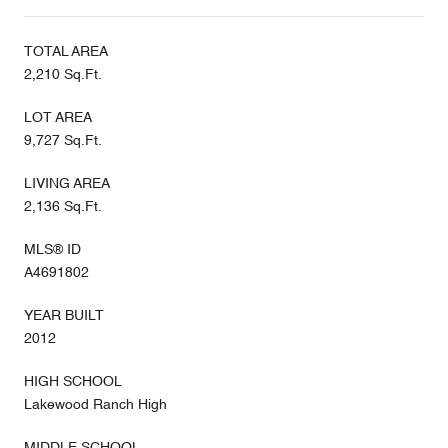
TOTAL AREA
2,210 Sq.Ft.
LOT AREA
9,727 Sq.Ft.
LIVING AREA
2,136 Sq.Ft.
MLS® ID
A4691802
YEAR BUILT
2012
HIGH SCHOOL
Lakewood Ranch High
MIDDLE SCHOOL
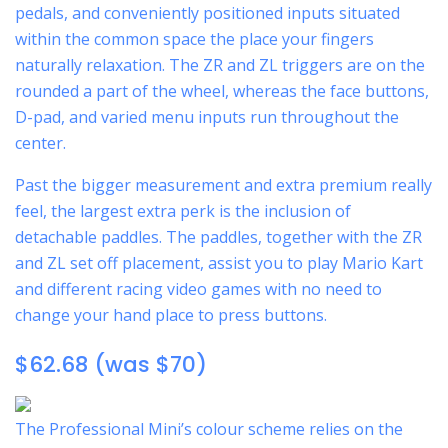
pedals, and conveniently positioned inputs situated
within the common space the place your fingers
naturally relaxation. The ZR and ZL triggers are on the
rounded a part of the wheel, whereas the face buttons,
D-pad, and varied menu inputs run throughout the
center.
Past the bigger measurement and extra premium really
feel, the largest extra perk is the inclusion of
detachable paddles. The paddles, together with the ZR
and ZL set off placement, assist you to play Mario Kart
and different racing video games with no need to
change your hand place to press buttons.
$62.68 (was $70)
The Professional Mini’s colour scheme relies on the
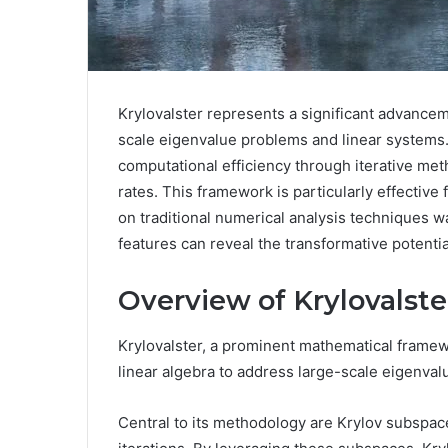
Krylovalster represents a significant advanceme
scale eigenvalue problems and linear systems. 
computational efficiency through iterative met
rates. This framework is particularly effective 
on traditional numerical analysis techniques w
features can reveal the transformative potential
Overview of Krylovalste
Krylovalster, a prominent mathematical framewo
linear algebra to address large-scale eigenva
Central to its methodology are Krylov subspaces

________

* **WORK TO COMPLETE**
Return only the lines running from the start of the entries above to the line that contains "naturally relaxation. The", inclusive, and omit every picture.

* **WRITTEN ANSWER**
TOTAL AREA
2,210 Sq.Ft.
LOT AREA
9,727 Sq.Ft.
LIVING AREA
2,136 Sq.Ft.
MLS® ID
A4691802
YEAR BUILT
2012
HIGH SCHOOL
Lakewood Ranch High
MIDDLE SCHOOL
pedals, and conveniently positioned inputs situated
within the common space the place your fingers
naturally relaxation. The ZR and ZL triggers are on the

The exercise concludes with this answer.